Campagne « au faciès »
Dans son livre, le député explique avoir mené une campagne « au faciès » lors des législatives 2022, malgré sa « honte » de procéder ainsi. « Dans les immeubles d’Amiens nord, quand je tombais sur un noir ou un arabe, je sortais la tête de Mélenchon en bien gros sur les tracts. C’était le succès presque assuré », raconte-t-il, « mais dès qu’on tombait sur un blanc, ça devenait un verrou. »

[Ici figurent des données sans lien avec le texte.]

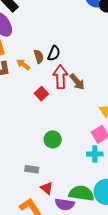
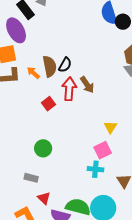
brown semicircle: (39, 56) -> (50, 66), size x1.5
brown arrow: (77, 82) -> (87, 85), moved
green circle: (53, 139) -> (43, 148), moved

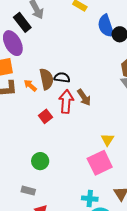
black semicircle: (65, 65) -> (62, 78), turned -112
pink square: (103, 150) -> (100, 163), size x1.4
cyan cross: (95, 169) -> (90, 199), moved

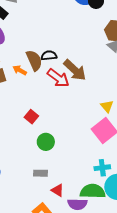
brown arrow: (84, 97) -> (75, 70), size x1.4
red arrow: (66, 101) -> (58, 78), turned 135
red square: (45, 116) -> (31, 117), moved

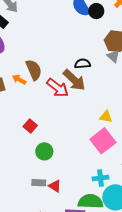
black semicircle: (49, 56) -> (83, 64), moved
yellow triangle: (107, 106) -> (106, 117), turned -40
red triangle: (58, 190) -> (55, 186), moved

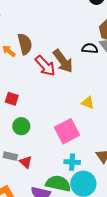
black semicircle: (83, 64) -> (90, 48), moved
red square: (30, 126) -> (12, 99), turned -32
pink square: (103, 141) -> (67, 131), moved

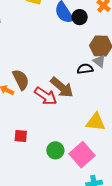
yellow triangle: (88, 103) -> (96, 122), size x1.5
green circle: (21, 126) -> (55, 150), moved

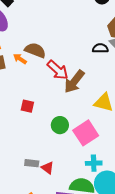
brown semicircle: (21, 80) -> (35, 50), turned -50
brown arrow: (62, 87) -> (74, 82), moved, turned 80

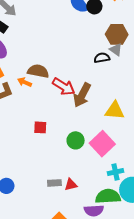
red triangle: (48, 168) -> (71, 185), turned -40

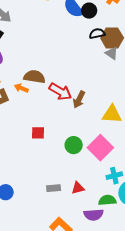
black semicircle: (102, 58) -> (97, 34), moved
brown arrow: (82, 95) -> (79, 100), size x0.7
red triangle: (71, 185) -> (78, 188), moved
green semicircle: (108, 196) -> (107, 200), size x0.7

Sur BFM, l’élu a également commenté une vidéo récente dans laquelle Jean-Luc Mélenchon décrypte et assume sa stratégie. Dans cette séquence, captée par les caméras de Quotidien en marge de la manifestation pour la destitution d’Emmanuel Macron samedi, et largement relayée sur les réseaux sociaux depuis, le fondateur de la France insoumis enjoint une militante à « mobiliser la jeunesse et les quartiers populaires. »
« Tout le reste, laissez tomber, on perd notre temps », tranche-t-il encore, sans forcément savoir que ses propos sont enregistrés. Un mot d’ordre également résumé par le numéro 1 de la machine LFI Manuel Bompard dans une note de blog publiée en août sous le titre « Quatrième bloc. La stratégie gagnante de la France insoumise. »
Réplique de François Ruffin, aux propos de Jean-Luc Mélenchon : « Est-ce que c’est perdre son temps de parler aux éboueurs d’Abbeville qui se lèvent à quatre heures du matin et viennent de perdre leur prime ? Est-ce que c’est perdre son temps de parler à l’aide soignante qui se prive de vacances et ne pourra pas offrir à sa fille son activité poney ? »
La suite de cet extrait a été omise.